[Start of section]

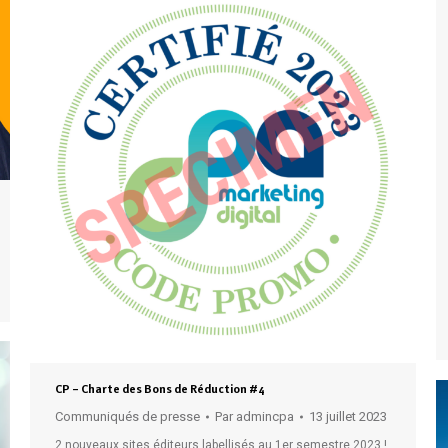
CP – Charte des Bons de Réduction #4
Communiqués de presse
Par
admincpa
13 juillet 2023
2 nouveaux sites éditeurs labellisés au 1er semestre 2023 !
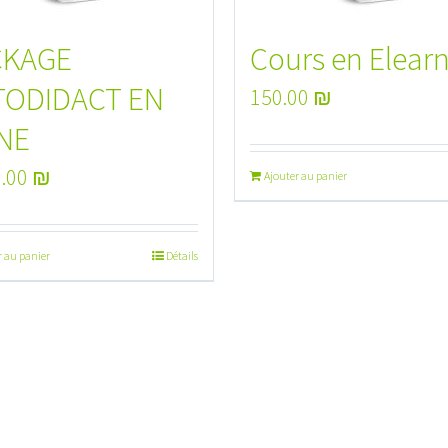
CKAGE
Cours en Elear
TODIDACT EN
150.00
₪
NE
0.00
₪
Ajouter au panier
r au panier
Détails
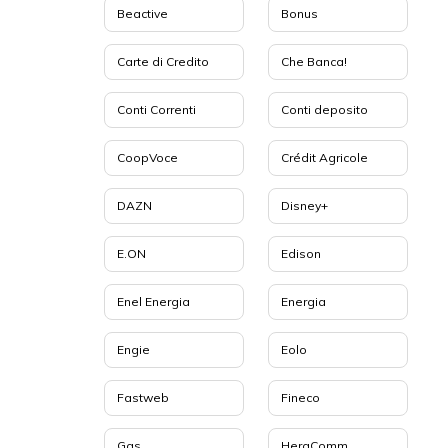
Beactive
Bonus
Carte di Credito
Che Banca!
Conti Correnti
Conti deposito
CoopVoce
Crédit Agricole
DAZN
Disney+
E.ON
Edison
Enel Energia
Energia
Engie
Eolo
Fastweb
Fineco
Gas
HeraComm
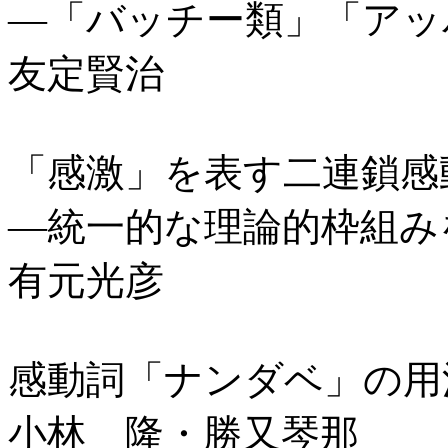
―「バッチー類」「アッ
友定賢治
「感激」を表す二連鎖感
―統一的な理論的枠組み
有元光彦
感動詞「ナンダベ」の用
小林 隆・勝又琴那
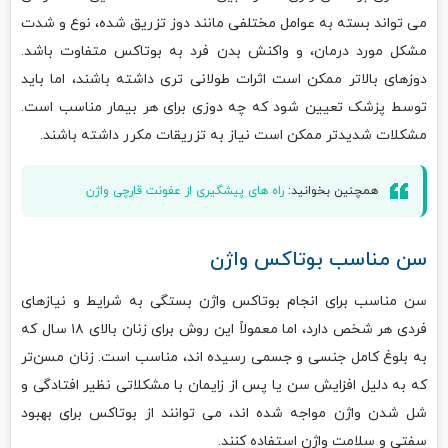
می تواند بسته به عوامل مختلفی مانند دوز تزریق شده، نوع و شدت
مشکل مورد درمان، و واکنش بدن فرد به بوتاکس متفاوت باشد.
دوزهای بالاتر ممکن است اثرات طولانی تری داشته باشند، اما باید
توسط پزشک تعیین شود که چه دوزی برای هر بیمار مناسب است.
مشکلات شدیدتر ممکن است نیاز به تزریقات مکرر داشته باشند.
همچنین بخوانید:
راه های پیشگیری از عفونت قارچی واژن
سن مناسب بوتاکس واژن
سن مناسب برای انجام بوتاکس واژن بستگی به شرایط و نیازهای
فردی هر شخص دارد، اما معمولاً این روش برای زنان بالای ۱۸ سال که
به بلوغ کامل جنسی و جسمی رسیده اند، مناسب است. زنان مسن‌تر
که به دلیل افزایش سن یا پس از زایمان با مشکلاتی نظیر افتادگی و
شل شدن واژن مواجه شده اند، می توانند از بوتاکس برای بهبود
سفتی و سلامت واژن استفاده کنند.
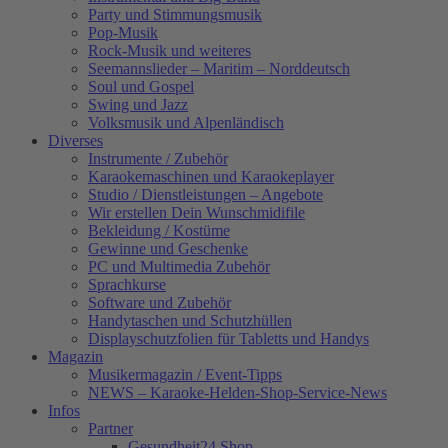
Party und Stimmungsmusik
Pop-Musik
Rock-Musik und weiteres
Seemannslieder – Maritim – Norddeutsch
Soul und Gospel
Swing und Jazz
Volksmusik und Alpenländisch
Diverses
Instrumente / Zubehör
Karaokemaschinen und Karaokeplayer
Studio / Dienstleistungen – Angebote
Wir erstellen Dein Wunschmidifile
Bekleidung / Kostüme
Gewinne und Geschenke
PC und Multimedia Zubehör
Sprachkurse
Software und Zubehör
Handytaschen und Schutzhüllen
Displayschutzfolien für Tabletts und Handys
Magazin
Musikermagazin / Event-Tipps
NEWS – Karaoke-Helden-Shop-Service-News
Infos
Partner
Gesundheit24.Shop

[End of section]

**Task objective**
Only the lines from the one holding "سن مناسب بوتاکس واژن" to the last line of the entries above should be printed, exactly as they appear and with no pictures.

**Exercise output**
سن مناسب بوتاکس واژن
سن مناسب برای انجام بوتاکس واژن بستگی به شرایط و نیازهای
فردی هر شخص دارد، اما معمولاً این روش برای زنان بالای ۱۸ سال که
به بلوغ کامل جنسی و جسمی رسیده اند، مناسب است. زنان مسن‌تر
که به دلیل افزایش سن یا پس از زایمان با مشکلاتی نظیر افتادگی و
شل شدن واژن مواجه شده اند، می توانند از بوتاکس برای بهبود
سفتی و سلامت واژن استفاده کنند.
Party und Stimmungsmusik
Pop-Musik
Rock-Musik und weiteres
Seemannslieder – Maritim – Norddeutsch
Soul und Gospel
Swing und Jazz
Volksmusik und Alpenländisch
Diverses
Instrumente / Zubehör
Karaokemaschinen und Karaokeplayer
Studio / Dienstleistungen – Angebote
Wir erstellen Dein Wunschmidifile
Bekleidung / Kostüme
Gewinne und Geschenke
PC und Multimedia Zubehör
Sprachkurse
Software und Zubehör
Handytaschen und Schutzhüllen
Displayschutzfolien für Tabletts und Handys
Magazin
Musikermagazin / Event-Tipps
NEWS – Karaoke-Helden-Shop-Service-News
Infos
Partner
Gesundheit24.Shop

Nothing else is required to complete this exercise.